[Start of Attachment]
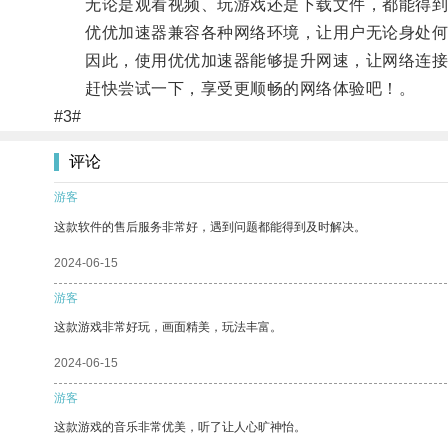
无论是观看视频、玩游戏还是下载文件，都能得到
优优加速器兼容各种网络环境，让用户无论身处何
因此，使用优优加速器能够提升网速，让网络连接
赶快尝试一下，享受更顺畅的网络体验吧！。
#3#
评论
游客
这款软件的售后服务非常好，遇到问题都能得到及时解决。
2024-06-15
游客
这款游戏非常好玩，画面精美，玩法丰富。
2024-06-15
游客
这款游戏的音乐非常优美，听了让人心旷神怡。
[End of Attachment]
EXERCISE OBJECTIVE:
Set down every entry above verbatim, without pictures.

TASK ANSWER:
无论是观看视频、玩游戏还是下载文件，都能得到
优优加速器兼容各种网络环境，让用户无论身处何
因此，使用优优加速器能够提升网速，让网络连接
赶快尝试一下，享受更顺畅的网络体验吧！。
#3#
评论
游客
这款软件的售后服务非常好，遇到问题都能得到及时解决。
2024-06-15
游客
这款游戏非常好玩，画面精美，玩法丰富。
2024-06-15
游客
这款游戏的音乐非常优美，听了让人心旷神怡。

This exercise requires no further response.